New Universal Access Symbol

Figure 2

rely on accessibility. Informally referred to as the “In Motion” symbol (fig. 2), the new image is often referred to as the “Universal Accessibility Symbol” and is also construed as the “International Symbol for Accessibility.”

Though many others have also advocated for swapping out the long-standing “International Symbol for Accessibility,” the effort has not yet gained total acceptance. Until there is a complete change in attitude toward disability inclusiveness, and all regulatory documents are updated accordingly, there will be continued confusion on what is required. We will most likely see a mixed use of symbols, as shown in figure 3, for some time to come.

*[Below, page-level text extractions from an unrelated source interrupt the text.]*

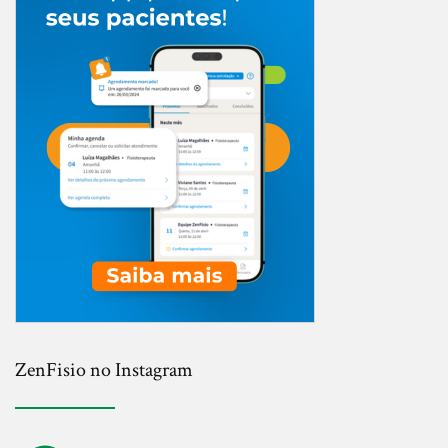
ZenFisio no Instagram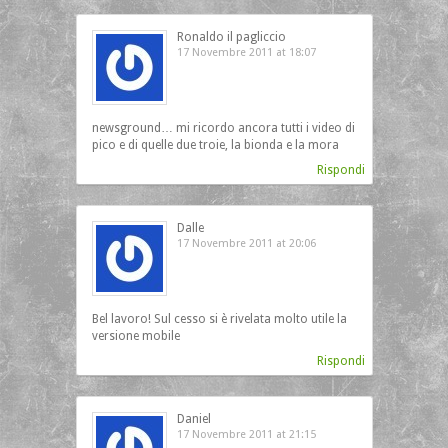
Ronaldo il pagliccio
17 Novembre 2011 at 18:07
newsground… mi ricordo ancora tutti i video di
pico e di quelle due troie, la bionda e la mora
Rispondi
Dalle
17 Novembre 2011 at 20:06
Bel lavoro! Sul cesso si è rivelata molto utile la
versione mobile
Rispondi
Daniel
17 Novembre 2011 at 21:15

As a New York State Design Professional, one is obligated to provide for what the law requires. So in the event of differing scenarios among regulatory requirements, it becomes necessary to provide whichever is more applicably correct. However, in the case of which accessibility symbol is to be used, what is considered to be most applicable? Does the design professional advocate for the use of the traditional “International Symbol of Accessibility,” per the federal regulations

Accessibility Symbols Mixed Usage

Figure 3

and guidelines of the ADA, or does he/she go with the recently imposed “In Motion Symbol,” as directed by state legislation?

According to the U.S. Department of Justice (DOJ), the judgment for what might be acceptable for deviation from the ADA’s guidelines, would be that which is considered a “substantial equivalent facilitation.” There is a provision for this under the ADA law. It means that for a sign to be valid, it must be equal or greater in weight and significance to that which is provided by the ADA.

While this may seem a bit confusing, there is no mandate to change signage which is already in use, unless it is for state-owned or state-funded facilities. The change will be gradual, and the design professional, working with the project owner, should use his/her best discretion in the application of accessibility signage.